The title of Noah Preminger’s latest is apt. Before the Rain is the sort of misty, nearly-settled calm before a slow, cool drizzle settles in and kisses the green below. It’s a record of beautiful jazz played by careful, patient musicians.
Preminger, the saxophonist and composer, is a lyrical player. He coats the music with delicate things, pulling the listener in to what is essentially a collection of ballads with amazing poise. It avoids the soft jazz tendency of fading into the background thanks to precise, lush textures and a cast of performers worth taking note of.
Pianist Frank Kimbrough, drummer Matt Wilson and bassist John Hebert sit in on Before the Rain. They work within the spaces well and show a determination in knocking down more than just mid-tempo pieces. There’s a sense of exploration worth latching on to, generating something fresh out of familiar ground.
“I put a lot of pressure on myself about what to record next after the success of my first album (Dry Bridge Road),” says Preminger. “But in the end, I had to make the album I wanted to make, not one that I imagined other people thought I should make.”

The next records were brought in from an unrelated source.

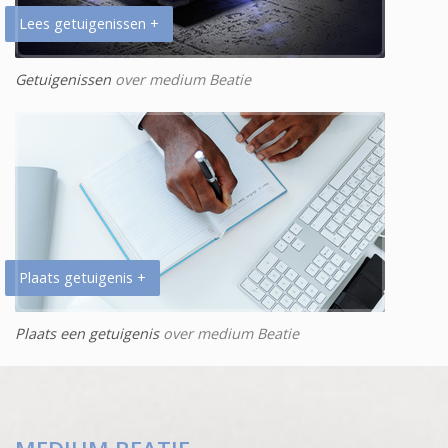
Lees getuigenissen +
Getuigenissen
over medium Beatie
Plaats getuigenis +
Plaats een getuigenis
over medium Beatie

His insistence on getting things pegged down as he desires shows with every fluid motion on the album. While other jazz musicians would have flown through the paces, Preminger takes to the ballad format with boldness. He embraces it, accenting the lines with clarity and proudly embracing the tender interplay.

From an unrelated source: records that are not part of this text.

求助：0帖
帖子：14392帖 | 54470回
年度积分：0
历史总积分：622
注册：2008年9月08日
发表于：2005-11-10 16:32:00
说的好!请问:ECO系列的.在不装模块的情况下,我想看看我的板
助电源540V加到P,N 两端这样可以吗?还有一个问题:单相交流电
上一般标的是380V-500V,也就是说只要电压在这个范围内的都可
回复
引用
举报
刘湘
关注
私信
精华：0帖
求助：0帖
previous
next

That interplay is damn sure by design, as the New England Conservatory grad’s compositions are rich and spacious. The expansive title track is a subtle piece marked by Wilson’s light stick work and Preminger’s soothing patterns. Kimbrough’s ivories lay underneath, offering supple underpinning.
“Toy Dance” attempts to shift tempos (or at least tempo perceptions) with its lively introduction. Preminger’s sax bounces around the piece, venturing in and out of the arrangement whimsically.

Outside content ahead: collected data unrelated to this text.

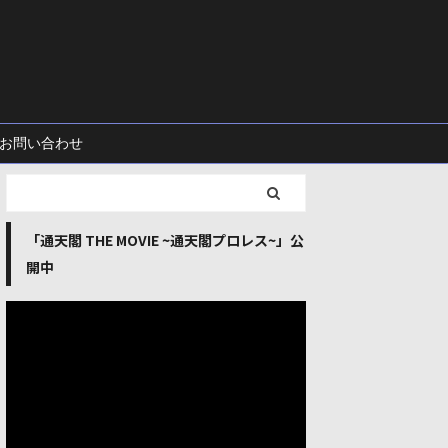
お問い合わせ
「通天閣 THE MOVIE ~通天閣プロレス~」公
開中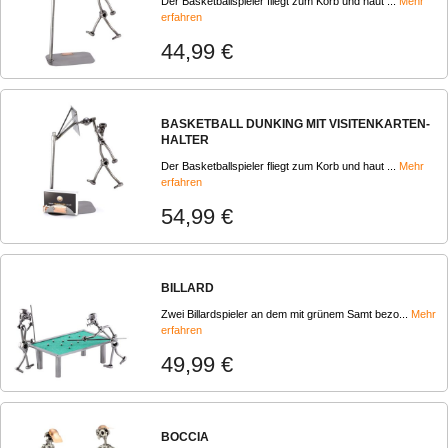
Der Basketballspieler fliegt zum Korb und haut ...
Mehr
erfahren
44,99 €
BASKETBALL DUNKING MIT VISITENKARTEN-
HALTER
Der Basketballspieler fliegt zum Korb und haut ...
Mehr
erfahren
54,99 €
BILLARD
Zwei Billardspieler an dem mit grünem Samt bezo...
Mehr
erfahren
49,99 €
BOCCIA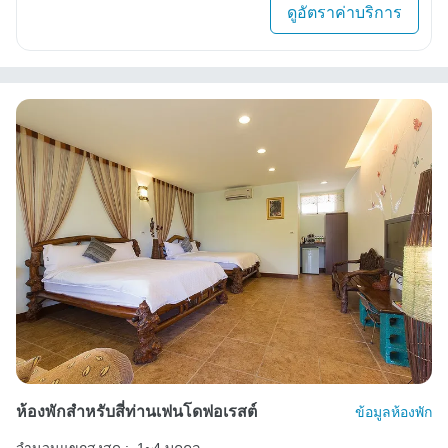
ดูอัตราค่าบริการ
ห้องพักสำหรับสี่ท่านเฟนโดฟอเรสต์
ข้อมูลห้องพัก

“Quickening” exemplifies the group’s interplay sharply. The track, penned by Kimbrough, opens the door for soloing and the pianist takes full advantage. Listen for Hebert’s contribution as well, as it’s a piece of joy well worth digging into over and over again.
Preminger’s Before the Rain may be a collection of ballads, but it’s not just a collection of ballads. These pieces are performed by sharp, clever musicians. The compositions don’t fade into the background only to be overshadowed by the usual miasma of clinking glasses and chatter. Instead, this is music that calmly, coolly slides to the front and demands attention.